Originally, I stored all my command data in the same file as the command itself, but it ended up biting me in the ass when it came to scripting. I’d have to configure my DI with valid services like Redis and Postgres just to pull out static data.

So, I moved all the static definitions into their own files and folders.

Before

// src/commands/util/ping.ts
const data = {
	name: i18n.t('commands.ping.meta.name'),
	name_localizations: fetchDataLocalizations('commands.ping.meta.name'),
	description: i18n.t('commands.ping.meta.description'),
	description_localizations: fetchDataLocalizations('commands.ping.meta.description'),
} as const;

export default class implements Command {
	public readonly data = data;

	public exec = async (...) => {};
}

After

// src/interactions/commands/util/ping.ts
const PingCommand = {
	name: i18n.t('commands.ping.meta.name'),
	name_localizations: fetchDataLocalizations('commands.ping.meta.name'),
	description: i18n.t('commands.ping.meta.description'),
	description_localizations: fetchDataLocalizations('commands.ping.meta.description'),
} as const;

export default PingCommand;

Generating a lockfile

Now that the command data is in its own files, all I have to worry about is loading my i18n, and I can use the data.

import 'reflect-metadata';

import { writeFile } from 'node:fs/promises';
import { join } from 'node:path';
import process from 'node:process';
import { fileURLToPath, URL } from 'node:url';
import { loadTranslations, walk } from '#util/index.js';

export async function generateCommandsArray(): Promise<Record<string, unknown>[]> {
	const path = fileURLToPath(new URL('../interactions/commands', import.meta.url));
	const files = await walk(path);

	const commands: Record<string, unknown>[] = [];
	for (const file of files) {
		const { default: command } = await import(file);
		commands.push(command);
	}

	return commands;
}

async function main() {
	await loadTranslations(fileURLToPath(new URL('../locales', import.meta.url)));

	const commands = (await generateCommandsArray()).filter((cmd) => !cmd.dev);
	return writeFile(join(process.cwd(), 'commands.lock.json'), JSON.stringify(commands, null, 2));
}

void main();

Using plugin-git-hooks (which you can read about here), I can run this script before every commit.

#!/bin/sh
yarn run build && yarn run generate && git add commands.lock.json

And bingo!

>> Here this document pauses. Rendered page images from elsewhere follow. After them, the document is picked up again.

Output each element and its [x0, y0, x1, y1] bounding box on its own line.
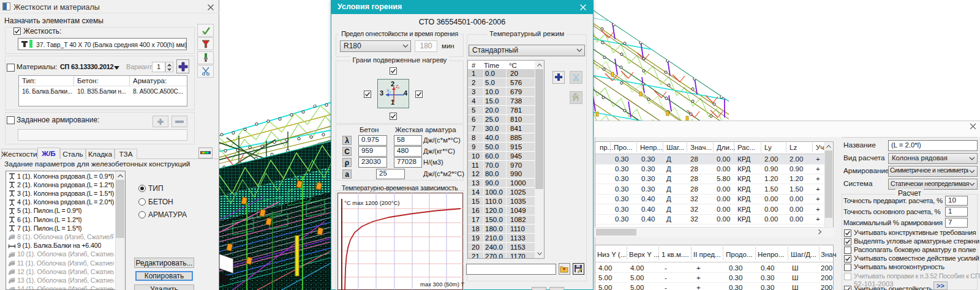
svg-text:Z₁: Z₁: [396, 84, 400, 89]
svg-text:Y₁: Y₁: [386, 89, 391, 93]
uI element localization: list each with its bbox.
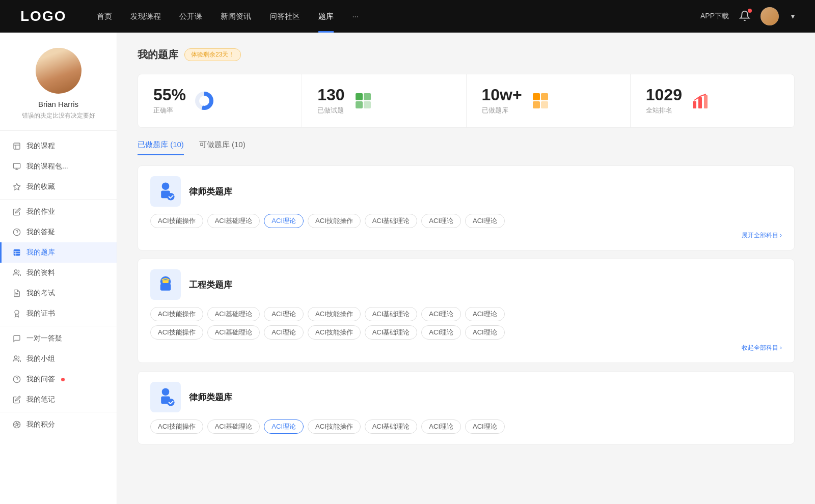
logo[interactable]: LOGO <box>20 8 66 24</box>
pie-chart <box>195 92 213 110</box>
avatar-image <box>760 7 779 25</box>
sidebar-item-question-bank[interactable]: 我的题库 <box>0 242 117 263</box>
stats-row: 55% 正确率 130 已做试题 <box>138 74 795 128</box>
groups-icon <box>12 354 21 363</box>
tag[interactable]: ACI理论 <box>264 325 304 340</box>
tag[interactable]: ACI技能操作 <box>150 214 203 228</box>
unread-dot <box>61 378 65 381</box>
tag[interactable]: ACI技能操作 <box>308 419 361 434</box>
sidebar-label: 我的证书 <box>26 309 55 318</box>
tutoring-icon <box>12 334 21 343</box>
notification-dot <box>748 9 752 13</box>
sidebar-profile: Brian Harris 错误的决定比没有决定要好 <box>0 48 117 131</box>
nav-more[interactable]: ··· <box>352 12 359 21</box>
tag[interactable]: ACI基础理论 <box>207 214 260 228</box>
tag[interactable]: ACI技能操作 <box>150 325 203 340</box>
tag[interactable]: ACI理论 <box>421 325 461 340</box>
sidebar-item-points[interactable]: 我的积分 <box>0 414 117 435</box>
sidebar-item-groups[interactable]: 我的小组 <box>0 349 117 369</box>
trial-badge: 体验剩余23天！ <box>184 48 241 61</box>
tag[interactable]: ACI基础理论 <box>365 214 418 228</box>
sidebar-label: 我的积分 <box>26 420 55 429</box>
sidebar-label: 我的小组 <box>26 354 55 363</box>
nav-news[interactable]: 新闻资讯 <box>221 12 251 21</box>
sidebar-item-profile[interactable]: 我的资料 <box>0 263 117 283</box>
sidebar-item-certificate[interactable]: 我的证书 <box>0 303 117 324</box>
nav-home[interactable]: 首页 <box>97 12 112 21</box>
packages-icon <box>12 162 21 171</box>
tag[interactable]: ACI理论 <box>465 307 505 321</box>
tag[interactable]: ACI基础理论 <box>207 307 260 321</box>
svg-rect-0 <box>14 143 20 149</box>
svg-point-32 <box>162 182 170 190</box>
tag[interactable]: ACI理论 <box>465 214 505 228</box>
expand-button-1[interactable]: 展开全部科目 › <box>150 231 782 240</box>
tag[interactable]: ACI理论 <box>264 307 304 321</box>
svg-rect-27 <box>533 101 540 108</box>
tag[interactable]: ACI基础理论 <box>207 419 260 434</box>
nav-question-bank[interactable]: 题库 <box>318 12 334 21</box>
sidebar-label: 我的考试 <box>26 289 55 298</box>
sidebar-label: 我的课程 <box>26 142 55 151</box>
tag[interactable]: ACI理论 <box>421 307 461 321</box>
tag[interactable]: ACI基础理论 <box>365 419 418 434</box>
tag[interactable]: ACI基础理论 <box>207 325 260 340</box>
svg-point-16 <box>15 310 19 314</box>
user-menu-chevron[interactable]: ▾ <box>791 12 795 20</box>
qbank-tags-3: ACI技能操作 ACI基础理论 ACI理论 ACI技能操作 ACI基础理论 AC… <box>150 419 782 434</box>
app-download-button[interactable]: APP下载 <box>700 12 729 21</box>
svg-rect-31 <box>704 95 708 108</box>
sidebar-item-favorites[interactable]: 我的收藏 <box>0 177 117 197</box>
navbar: LOGO 首页 发现课程 公开课 新闻资讯 问答社区 题库 ··· APP下载 … <box>0 0 815 33</box>
sidebar-label: 我的作业 <box>26 207 55 216</box>
collapse-button-2[interactable]: 收起全部科目 › <box>150 344 782 352</box>
tag[interactable]: ACI技能操作 <box>150 307 203 321</box>
tab-done[interactable]: 已做题库 (10) <box>138 140 184 155</box>
qbank-icon-lawyer <box>150 176 181 207</box>
tag[interactable]: ACI理论 <box>465 419 505 434</box>
notification-bell[interactable] <box>739 10 750 23</box>
tag[interactable]: ACI理论 <box>465 325 505 340</box>
sidebar-item-homework[interactable]: 我的作业 <box>0 202 117 222</box>
tag[interactable]: ACI技能操作 <box>308 214 361 228</box>
nav-open-course[interactable]: 公开课 <box>179 12 202 21</box>
stat-questions-label: 已做试题 <box>317 106 344 115</box>
sidebar-avatar <box>36 48 82 94</box>
user-avatar[interactable] <box>760 7 779 25</box>
tag[interactable]: ACI技能操作 <box>150 419 203 434</box>
svg-point-40 <box>167 399 175 406</box>
tag[interactable]: ACI基础理论 <box>365 325 418 340</box>
tag-active[interactable]: ACI理论 <box>264 214 304 228</box>
qbank-title-2: 工程类题库 <box>189 279 232 291</box>
stat-rank: 1029 全站排名 <box>631 74 794 127</box>
nav-qa[interactable]: 问答社区 <box>269 12 300 21</box>
certificate-icon <box>12 309 21 318</box>
avatar-img <box>36 48 82 94</box>
menu-divider <box>0 199 117 200</box>
accuracy-chart-icon <box>194 91 214 111</box>
tag[interactable]: ACI理论 <box>421 214 461 228</box>
nav-discover[interactable]: 发现课程 <box>130 12 161 21</box>
tab-available[interactable]: 可做题库 (10) <box>199 140 246 155</box>
sidebar-item-my-questions[interactable]: 我的问答 <box>0 369 117 389</box>
svg-rect-9 <box>14 249 20 256</box>
sidebar-username: Brian Harris <box>38 100 78 108</box>
sidebar-item-tutoring[interactable]: 一对一答疑 <box>0 328 117 349</box>
qbank-card-header-2: 工程类题库 <box>150 269 782 300</box>
sidebar-item-exam[interactable]: 我的考试 <box>0 283 117 303</box>
sidebar: Brian Harris 错误的决定比没有决定要好 我的课程 我的课程包... <box>0 33 117 504</box>
my-questions-icon <box>12 375 21 384</box>
sidebar-item-questions[interactable]: 我的答疑 <box>0 222 117 242</box>
sidebar-item-my-courses[interactable]: 我的课程 <box>0 136 117 156</box>
tag[interactable]: ACI技能操作 <box>308 307 361 321</box>
tag[interactable]: ACI理论 <box>421 419 461 434</box>
stat-accuracy-label: 正确率 <box>153 106 186 115</box>
sidebar-item-notes[interactable]: 我的笔记 <box>0 389 117 410</box>
stat-bank-value: 10w+ <box>482 87 522 103</box>
tag[interactable]: ACI基础理论 <box>365 307 418 321</box>
svg-rect-3 <box>13 163 20 168</box>
qbank-icon-engineer <box>150 269 181 300</box>
sidebar-item-course-packages[interactable]: 我的课程包... <box>0 156 117 177</box>
tag-active[interactable]: ACI理论 <box>264 419 304 434</box>
tag[interactable]: ACI技能操作 <box>308 325 361 340</box>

Every time I commit, my lockfile will be updated.

The automatic part

Since the lockfile is included in version control (git), we can use GitHub Actions to update the commands when the file changes.

Lets get this out of the way now — you need to upload your bot’s token and application ID. Head over to https://github.com/{GITHUB_USER}/{GITHUB_REPO}/settings/secrets/actions and add two secrets, DISCORD_APPLICATION_ID and DISCORD_TOKEN.

Finally, create your the workflow file.

# github/workflows/cd_commands.yml
name: Continuous Deployment (commands)

on:
  push:
	branches: [main]
	paths:
	  - 'commands.lock.json'
	  - '.github/workflows/cd_commands.yml'
  workflow_dispatch:

jobs:
  deploy:
	name: Deploy Updated Global Commands
	runs-on: ubuntu-latest

	steps:
	  - uses: actions/checkout@v3

	  - name: PUT Global Commands
		run: |
		  curl -X PUT https://discord.com/api/applications/${{ secrets.DISCORD_APPLICATION_ID }}/commands \\
			-H "Authorization: Bot ${{ secrets.DISCORD_TOKEN }}" \\
			-H "content-type: application/json" \\
			-d @./commands.lock.json

Now, whenever you push to the main branch, your commands will be updated! Additionally, if the workflow file changes, it’ll run. You also have the option to run it manually with Workflow Dispatch.